Critics of the relocation plan immediately reacted to the plan. They warned that a hasty move of top government offices could undermine South Korea’s security, necessitate excessive spending, and violate the property rights of residents living in the new presidential area.
Yoon Suk Yeol made one of his main campaign promises, namely that he would relocate the presidential office. Former conservative top prosecutor, whose five-year term began on May 10, said that the Blue House’s design and location have led to criticisms of South Korean leaders being isolated from the public and wielding excessive power.
The offices of presidential advisers and the media room at the Blue House compound are located hundreds of metres (yards) away from the president’s office. Former officials claimed that they used cars or bicycles to visit the president.
Yoon stated in a televised news conference that he chose to build the Defense Ministry compound due to its security-related command facilities. His team did not visit other locations because they were inconvenient for the public.
Yoon stated that he will begin his term in the new office. Yoon stated that Defense Ministry officials will be relocated to the Joint Chiefs of Staff compound and that JCS personnel will be transferred in phases to a war command centre on the outskirts of Seoul.
Yoon stated that a huge public park would be built near the new presidential offices so ordinary people can see his office from afar. He also stated that he plans to set up a press center, meet journalists often, and establish a press office.
Yoon plans to open the Blue House as a park to the public on Yoon’s inauguration day. He stated that he will solicit public opinion to determine the name for the new office.
Yoon’s critics have urged him to not rush the relocation. They said other urgent tasks such as the surging COVID-19 cases and the North Korean nuclear threat, and various economic woes, require greater attention.
Yun Ho-jung is a leader of South Korea’s largest political party, the Liberal Democratic Party. He said that the relocation would create a “big hole in national security” due to North Korean threats. This was because key facilities at South Korea’s Defense Ministry compound were moved quickly.

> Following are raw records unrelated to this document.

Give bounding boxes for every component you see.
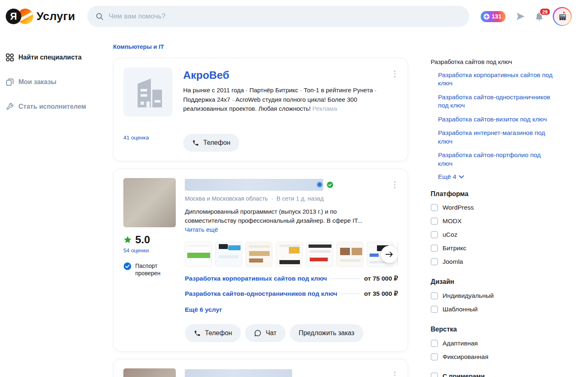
category-link[interactable]: Разработка интернет-магазинов под ключ [438, 129, 555, 146]
left-sidebar: Найти специалиста Мои заказы Стать испол… [0, 33, 113, 127]
online-status: В сети 1 д. назад [277, 195, 324, 202]
blurred-name[interactable] [185, 369, 292, 377]
search-input[interactable] [109, 12, 461, 21]
filter-option-modx[interactable]: MODX [431, 215, 558, 228]
specialist-details: Москва и Московская область · В сети 4 ч… [185, 368, 398, 377]
portfolio-thumbnail[interactable] [185, 242, 212, 267]
specialist-summary: 5.0 54 оценки Паспорт проверен [123, 178, 176, 342]
category-links: Разработка корпоративных сайтов под ключ… [431, 71, 558, 181]
portfolio-thumbnail[interactable] [215, 242, 242, 267]
sidebar-item-become-executor[interactable]: Стать исполнителем [6, 103, 113, 111]
portfolio-thumbnail[interactable] [306, 242, 333, 267]
portfolio-thumbnail[interactable] [336, 242, 363, 267]
offer-order-button[interactable]: Предложить заказ [290, 324, 363, 342]
filter-option-fixed-layout[interactable]: Фиксированная [431, 350, 558, 363]
agency-info: АкроВеб На рынке с 2011 года · Партнёр Б… [183, 67, 398, 117]
rating: 5.0 [123, 233, 176, 246]
service-price: от 75 000 ₽ [364, 275, 398, 282]
reviews-link[interactable]: 41 оценка [123, 135, 183, 141]
breadcrumb[interactable]: Компьютеры и IT [113, 43, 164, 50]
sidebar-item-my-orders[interactable]: Мои заказы [6, 78, 113, 86]
ad-label[interactable]: Реклама [312, 105, 337, 112]
sidebar-item-label: Мои заказы [18, 78, 57, 86]
wrench-icon [6, 103, 14, 111]
category-link[interactable]: Разработка корпоративных сайтов под ключ [438, 71, 555, 88]
results-column: Компьютеры и IT [113, 33, 408, 377]
header-actions: 131 29 [481, 7, 572, 26]
filters-rail: Разработка сайтов под ключ Разработка ко… [431, 33, 558, 377]
arrow-right-icon [385, 251, 393, 258]
checkbox[interactable] [431, 340, 438, 347]
checkbox[interactable] [431, 306, 438, 313]
messenger-send-icon [514, 11, 526, 21]
category-link[interactable]: Разработка сайтов-портфолио под ключ [438, 151, 555, 168]
service-link[interactable]: Разработка сайтов-одностраничников под к… [185, 290, 337, 297]
specialist-name-row [185, 369, 398, 377]
sidebar-item-label: Стать исполнителем [18, 103, 86, 110]
more-categories-link[interactable]: Ещё 4 [438, 173, 558, 181]
passport-verified-badge: Паспорт проверен [123, 262, 176, 277]
plus-points-badge[interactable]: 131 [481, 11, 506, 22]
yandex-plus-icon [483, 13, 490, 20]
specialist-card-seo: Москва и Московская область · В сети 4 ч… [113, 359, 408, 377]
specialist-description: Дипломированный программист (выпуск 2013… [185, 207, 372, 234]
specialist-photo[interactable] [123, 178, 176, 227]
read-more-link[interactable]: Читать ещё [185, 226, 218, 233]
portfolio-thumbnail[interactable] [276, 242, 303, 267]
plus-count: 131 [492, 13, 502, 20]
chat-icon [254, 329, 261, 337]
checkbox[interactable] [431, 204, 438, 211]
category-link[interactable]: Разработка сайтов-одностраничников под к… [438, 93, 555, 110]
filter-option-template-design[interactable]: Шаблонный [431, 303, 558, 316]
phone-button[interactable]: Телефон [183, 134, 239, 152]
checkbox[interactable] [431, 372, 438, 377]
phone-icon [192, 139, 199, 146]
checkbox[interactable] [431, 231, 438, 238]
yandex-services-logo[interactable]: Я Услуги [6, 9, 75, 24]
blurred-name[interactable] [185, 179, 323, 191]
filter-option-bitrix[interactable]: Битрикс [431, 242, 558, 255]
specialist-photo[interactable] [123, 368, 176, 377]
card-menu-button[interactable] [393, 370, 397, 377]
category-title: Разработка сайтов под ключ [431, 58, 558, 65]
checkbox[interactable] [431, 353, 438, 361]
filter-option-with-examples[interactable]: С примерами [431, 370, 558, 377]
location-link[interactable]: Москва и Московская область [185, 195, 268, 202]
filter-option-individual-design[interactable]: Индивидуальный [431, 289, 558, 302]
phone-button[interactable]: Телефон [185, 324, 241, 342]
card-menu-button[interactable] [393, 180, 397, 190]
checkbox[interactable] [431, 244, 438, 252]
reviews-link[interactable]: 54 оценки [123, 247, 149, 254]
agency-avatar[interactable] [123, 67, 173, 117]
passport-label: Паспорт проверен [135, 262, 161, 277]
portfolio-next-button[interactable] [381, 246, 398, 263]
search-bar[interactable] [87, 6, 469, 27]
chat-button[interactable]: Чат [245, 324, 286, 342]
portfolio-strip [185, 242, 398, 267]
checkbox[interactable] [431, 258, 438, 265]
notifications-button[interactable]: 29 [534, 11, 544, 21]
specialist-meta: Москва и Московская область · В сети 1 д… [185, 195, 398, 202]
verified-green-icon [327, 181, 334, 188]
star-icon [123, 235, 132, 244]
documents-icon [6, 78, 14, 86]
filter-option-joomla[interactable]: Joomla [431, 255, 558, 268]
more-services-link[interactable]: Ещё 6 услуг [185, 306, 222, 313]
user-avatar[interactable] [553, 7, 572, 26]
sidebar-item-find-specialist[interactable]: Найти специалиста [6, 53, 113, 62]
checkbox[interactable] [431, 217, 438, 225]
checkbox[interactable] [431, 292, 438, 299]
yandex-logo-icon: Я [6, 9, 21, 24]
filter-option-adaptive-layout[interactable]: Адаптивная [431, 337, 558, 350]
filter-group-title: Дизайн [431, 278, 558, 286]
portfolio-thumbnail[interactable] [245, 242, 272, 267]
service-link[interactable]: Разработка корпоративных сайтов под ключ [185, 275, 327, 282]
specialist-details: Москва и Московская область · В сети 1 д… [185, 178, 398, 342]
agency-name[interactable]: АкроВеб [183, 69, 398, 82]
filter-option-wordpress[interactable]: WordPress [431, 201, 558, 214]
filter-option-ucoz[interactable]: uCoz [431, 228, 558, 241]
grid-icon [6, 53, 14, 62]
messenger-button[interactable] [514, 11, 526, 21]
card-menu-button[interactable] [393, 69, 397, 79]
category-link[interactable]: Разработка сайтов-визиток под ключ [438, 115, 555, 123]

Due to the expected restrictions imposed by the government on development in areas around the new office, some Seoul residents could also suffer “immense harm” to their property rights.
Yun asked, “Is it appropriate for unilaterally pushing for the relocation of Blue House and Defense Ministry, which would determine the national security and citizens’ rights to property rights without asking the public opinion?” Yun urged President-elect Trump to cancel the relocation.
Yoon received a statement from 11 former Joint Chiefs of Staff heads opposing the relocation. According to South Korean media, they claimed that it would enable the enemy to simultaneously strike the presidential office as well as the military headquarters.
Moon Jae-in, the outgoing liberal president and member of the Democratic Party, also had previously promised to leave the Blue House, but abandoned the plans after failing find a suitable site.
Yoon acknowledged that he is aware of the concerns, but stated that if Yoon starts his term at Blue House (which critics call “a symbol for imperial power”, it will be harder to get out.
“It’s not an easy task to move the presidential office. Yoon stated that if Yoon does not fulfill his promise to the people regarding the relocation, the country will never see another president attempt it. “This decision is for the country’s future.”
Yoon stated that the relocation would cost approximately 50 billion won (41 million). Yoon dismissed criticisms that it could cost as high as 1 trillion won ($825m).